All lines from the one containing "un decembrī dzimušie —" through the final line of the entries are to be written out verbatim; no other line is to be included.

[Page images and extracted text]
=== Section Start ===

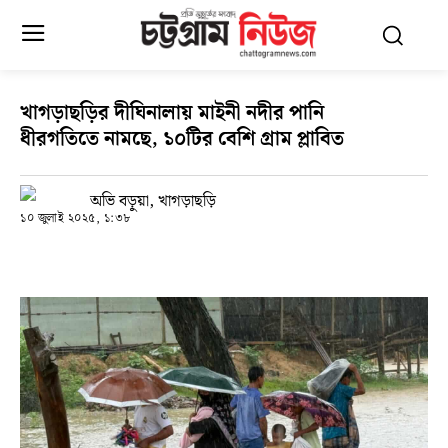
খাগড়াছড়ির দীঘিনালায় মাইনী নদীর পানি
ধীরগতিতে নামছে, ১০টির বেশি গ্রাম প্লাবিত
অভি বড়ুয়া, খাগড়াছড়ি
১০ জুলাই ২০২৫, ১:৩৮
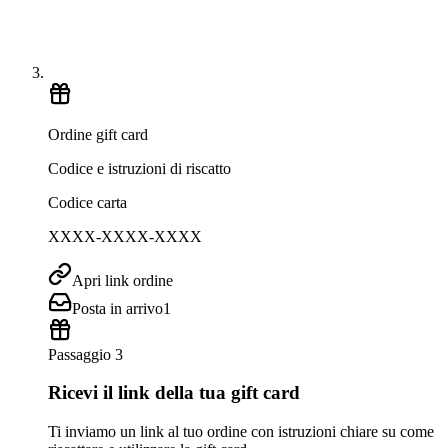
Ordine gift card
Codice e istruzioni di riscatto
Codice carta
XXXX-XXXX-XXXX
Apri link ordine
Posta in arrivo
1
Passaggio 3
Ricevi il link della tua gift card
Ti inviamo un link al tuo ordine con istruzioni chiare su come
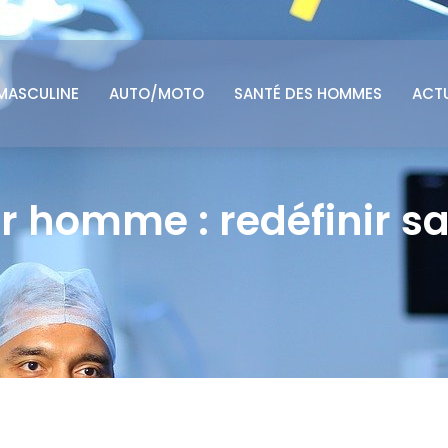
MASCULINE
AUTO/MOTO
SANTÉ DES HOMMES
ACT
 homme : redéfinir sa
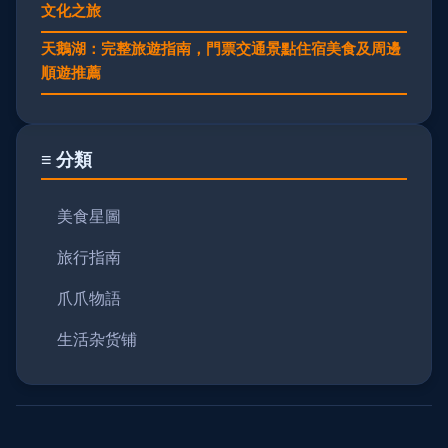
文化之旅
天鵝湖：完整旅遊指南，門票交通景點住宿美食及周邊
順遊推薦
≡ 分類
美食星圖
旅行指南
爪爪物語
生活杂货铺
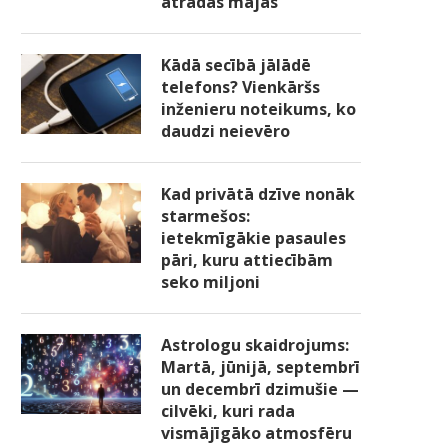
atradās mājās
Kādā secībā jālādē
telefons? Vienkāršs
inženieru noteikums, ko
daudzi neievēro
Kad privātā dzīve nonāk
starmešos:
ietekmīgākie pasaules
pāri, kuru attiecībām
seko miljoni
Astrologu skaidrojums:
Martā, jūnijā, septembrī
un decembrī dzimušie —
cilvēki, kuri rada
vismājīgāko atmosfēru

=== Section End ===

#### Expected answer:
un decembrī dzimušie —
cilvēki, kuri rada
vismājīgāko atmosfēru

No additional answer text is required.